Strong passwords matter more than usual. SIP brute force attacks are automated and relentless. Twelve characters minimum, with complexity.

Access control lists limit who can reach your SIP infrastructure. If your VoIP system only needs to talk to your carrier, don't let the entire Internet reach port 5060.

Most VoIP systems ship insecure by default. Encryption must be explicitly enabled. This is a design failure the industry has not corrected.

SIP Today

SIP is everywhere, hiding in plain sight.

Every time you make a phone call on a modern smartphone, you're using SIP. VoLTE (Voice over LTE) uses SIP over the IMS infrastructure your carrier operates.¹⁶ When 5G networks carry voice (VoNR, Voice over New Radio), they still use SIP.¹⁷

When enterprises connect their phone systems to carriers, they use SIP trunks. When video conferencing platforms set up calls, many use SIP under the hood. When WebRTC applications in your browser need to connect to traditional phone networks, they go through SIP gateways.¹⁸

The protocol designed in the 1990s by researchers who wanted the Internet to have its own way of making calls now carries virtually all voice traffic on Earth.

Related Ports

A Final Thought

There's something beautiful about a protocol that says "INVITE" when it wants to start a conversation. Not CONNECT. Not ESTABLISH_SESSION. INVITE. Like a human asking another human if they'd like to talk.

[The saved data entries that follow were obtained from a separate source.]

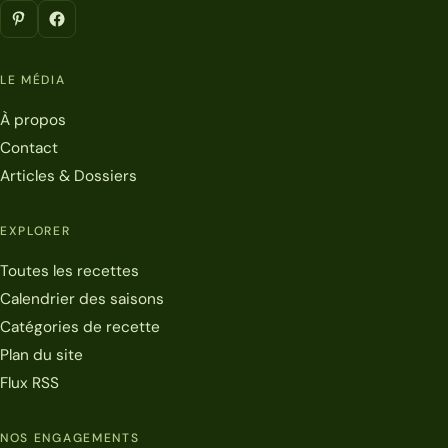
LE MÉDIA
À propos
Contact
Articles & Dossiers
EXPLORER
Toutes les recettes
Calendrier des saisons
Catégories de recette
Plan du site
Flux RSS
NOS ENGAGEMENTS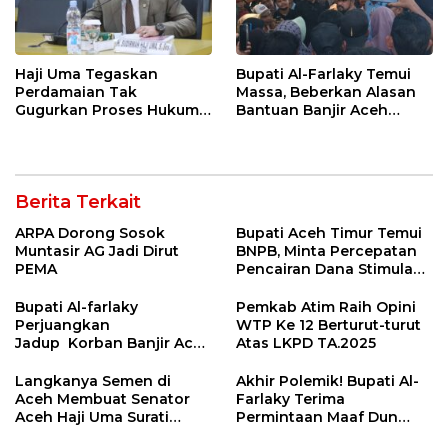
Haji Uma Tegaskan
Bupati Al-Farlaky Temui
Perdamaian Tak
Massa, Beberkan Alasan
Gugurkan Proses Hukum
Bantuan Banjir Aceh
Kasus Kekerasan Anak
Timur Belum Cair
Berita Terkait
ARPA Dorong Sosok
Bupati Aceh Timur Temui
Muntasir AG Jadi Dirut
BNPB, Minta Percepatan
PEMA
Pencairan Dana Stimulan
Tahap II bagi Korban
Banjir
Bupati Al-farlaky
Pemkab Atim Raih Opini
Perjuangkan
WTP Ke 12 Berturut-turut
Jadup Korban Banjir Aceh
Atas LKPD TA.2025
Timur di Kementerian
Sosial RI
Langkanya Semen di
Akhir Polemik! Bupati Al-
Aceh Membuat Senator
Farlaky Terima
Aceh Haji Uma Surati
Permintaan Maaf Dun
Kemendag
Belanda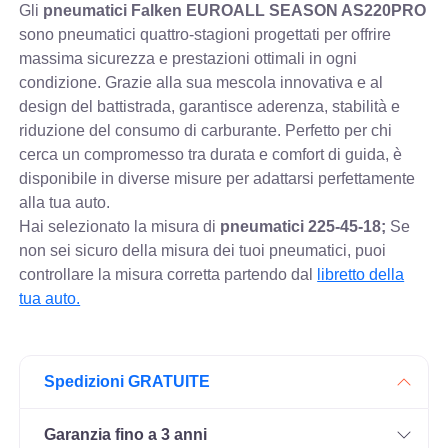
Gli
pneumatici Falken EUROALL SEASON AS220PRO
sono pneumatici quattro-stagioni progettati per offrire
massima sicurezza e prestazioni ottimali in ogni
condizione. Grazie alla sua mescola innovativa e al
design del battistrada, garantisce aderenza, stabilità e
riduzione del consumo di carburante. Perfetto per chi
cerca un compromesso tra durata e comfort di guida, è
disponibile in diverse misure per adattarsi perfettamente
alla tua auto.
Hai selezionato la misura di
pneumatici
225-45-18;
Se
non sei sicuro della misura dei tuoi pneumatici, puoi
controllare
la misura corretta partendo dal
libretto della
tua auto.
Spedizioni GRATUITE
Garanzia fino a 3 anni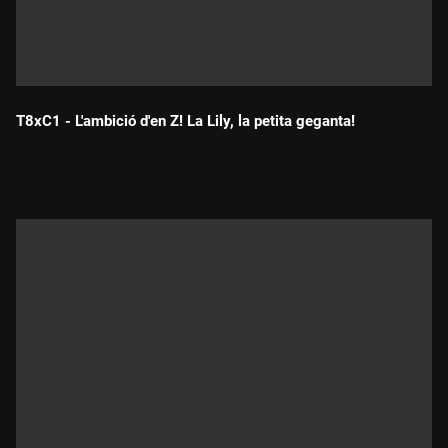
T8xC1 - L'ambició d'en Z! La Lily, la petita geganta!
Durada: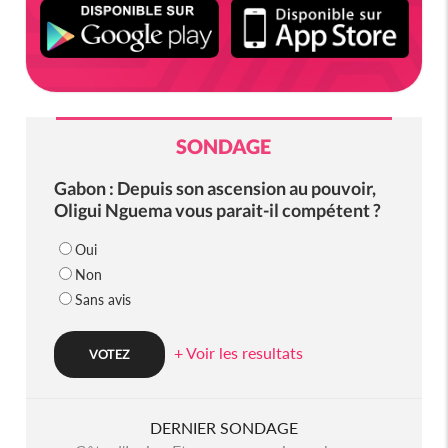
SONDAGE
Gabon : Depuis son ascension au pouvoir,
Oligui Nguema vous parait-il compétent ?
Oui
Non
Sans avis
+ Voir les resultats
DERNIER SONDAGE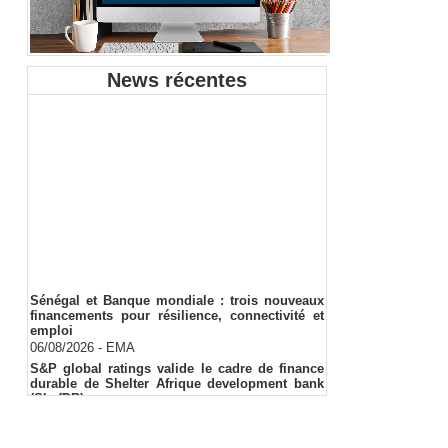
News récentes
Sénégal et Banque mondiale : trois nouveaux
financements pour résilience, connectivité et
emploi
06/08/2026
-
EMA
S&P global ratings valide le cadre de finance
durable de Shelter Afrique development bank
(ShafDB)
06/08/2026
-
EMA
Industrialisation verte au Sénégal : comment
transformer le dialogue d'experts en adhésion
citoyenne ?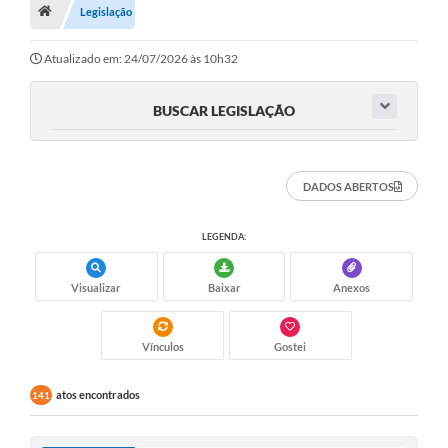
Legislação
Carta de Serviços
Atualizado em: 24/07/2026 às 10h32
Secretarias
BUSCAR LEGISLAÇÃO
Arquivos para Download
Galeria de Fotos
DADOS ABERTOS
PS nº 001/2021 - Cargo Enfermeiro(a)
LEGENDA:
Galeria de Vídeos
Visualizar
Baixar
Anexos
Audiências Públicas
Projetos
Vínculos
Gostei
Contas Públicas
atos encontrados
141
Legislação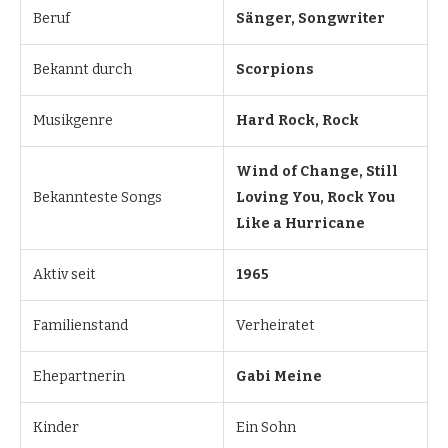
Beruf
Sänger, Songwriter
Bekannt durch
Scorpions
Musikgenre
Hard Rock, Rock
Wind of Change, Still
Bekannteste Songs
Loving You, Rock You
Like a Hurricane
Aktiv seit
1965
Familienstand
Verheiratet
Ehepartnerin
Gabi Meine
Kinder
Ein Sohn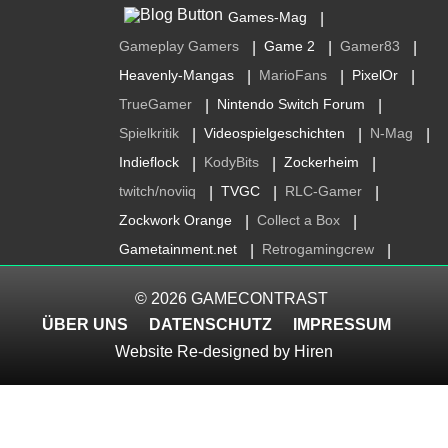
Games-Mag
|
Gameplay Gamers
Game 2
Gamer83
|
|
|
Heavenly-Mangas
MarioFans
PixelOr
|
|
|
TrueGamer
Nintendo Switch Forum
|
|
Spielkritik
Videospielgeschichten
N-Mag
|
|
|
Indieflock
KodyBits
Zockerheim
|
|
|
twitch/noviiq
TVGC
RLC-Gamer
|
|
|
Zockwork Orange
Collect a Box
|
|
Gametainment.net
Retrogamingcrew
|
|
© 2026
GAMECONTRAST
ÜBER UNS
DATENSCHUTZ
IMPRESSUM
Website Re-designed by
Hiren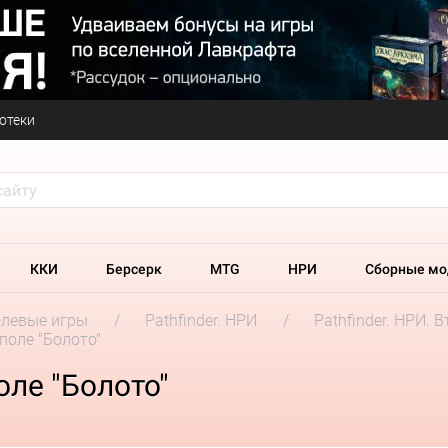
отеки
ККИ
Берсерк
MTG
НРИ
Сборные мо
олевые игры
Pathfinder. НРИ
Pathfinder. НРИ. 
 поле "Болото"
оле "Болото"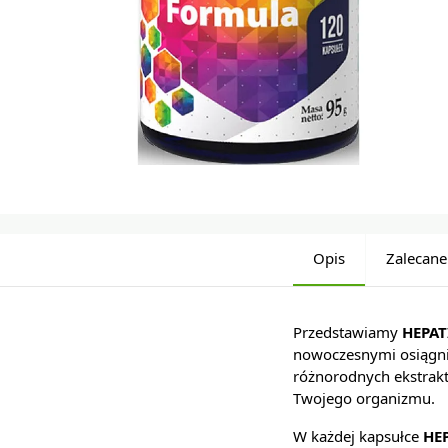
Opis
Zalecane
Przedstawiamy
HEPAT
nowoczesnymi osiągnię
różnorodnych ekstrak
Twojego organizmu.
W każdej kapsułce
HE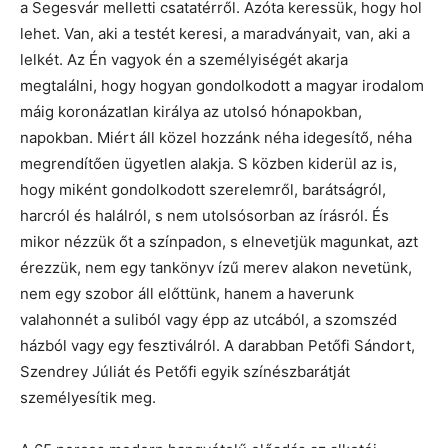
a Segesvár melletti csatatérről. Azóta keressük, hogy hol
lehet. Van, aki a testét keresi, a maradványait, van, aki a
lelkét. Az Én vagyok én a személyiségét akarja
megtalálni, hogy hogyan gondolkodott a magyar irodalom
máig koronázatlan királya az utolsó hónapokban,
napokban. Miért áll közel hozzánk néha idegesítő, néha
megrendítően ügyetlen alakja. S közben kiderül az is,
hogy miként gondolkodott szerelemről, barátságról,
harcról és halálról, s nem utolsósorban az írásról. És
mikor nézzük őt a színpadon, s elnevetjük magunkat, azt
érezzük, nem egy tankönyv ízű merev alakon nevetünk,
nem egy szobor áll előttünk, hanem a haverunk
valahonnét a suliból vagy épp az utcából, a szomszéd
házból vagy egy fesztiválról. A darabban Petőfi Sándort,
Szendrey Júliát és Petőfi egyik színészbarátját
személyesítik meg.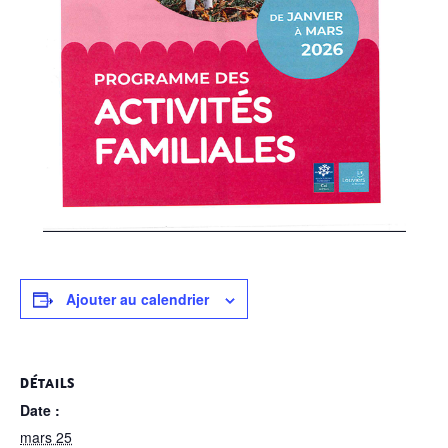
Ajouter au calendrier
DÉTAILS
Date :
mars 25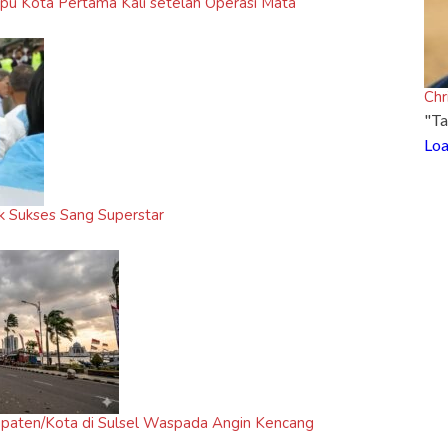
pu Kota Pertama Kali setelah Operasi Mata
Chr
"Ta
Loa
ik Sukses Sang Superstar
upaten/Kota di Sulsel Waspada Angin Kencang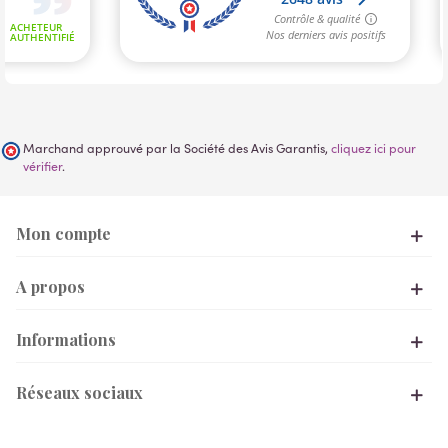
Marchand approuvé par la Société des Avis Garantis,
cliquez ici pour
vérifier
.
Mon compte
A propos
Informations
Réseaux sociaux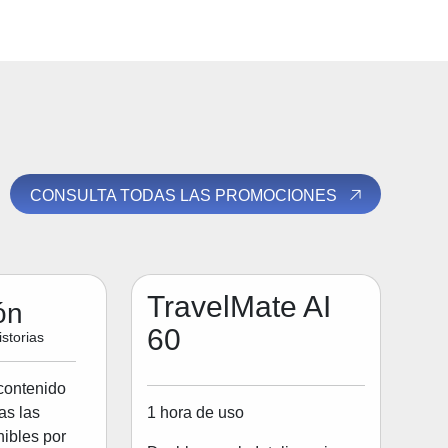
CONSULTA TODAS LAS PROMOCIONES
TravelMate AI
ón
60
storias
contenido
1 hora de uso
as las
ibles por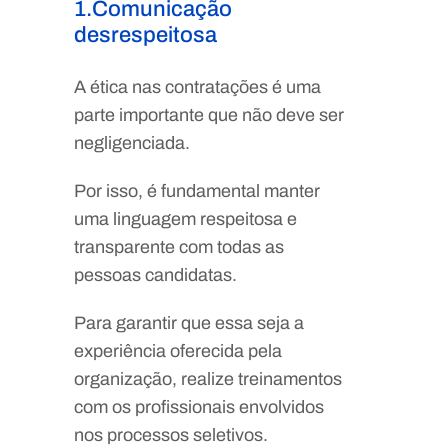
1.Comunicação
desrespeitosa
A ética nas contratações é uma
parte importante que não deve ser
negligenciada.
Por isso, é fundamental manter
uma linguagem respeitosa e
transparente com todas as
pessoas candidatas.
Para garantir que essa seja a
experiência oferecida pela
organização, realize treinamentos
com os profissionais envolvidos
nos processos seletivos.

And when the conversation ends, it says "BYE."

Port 5060 carries these small courtesies, billions of times a day, setting up the conversations that connect us. The voice itself travels elsewhere, but the invitation, the acceptance, and the farewell pass through here.

Every call begins with an INVITE. Every call ends with a BYE. The protocol that carries human connection was designed with human words.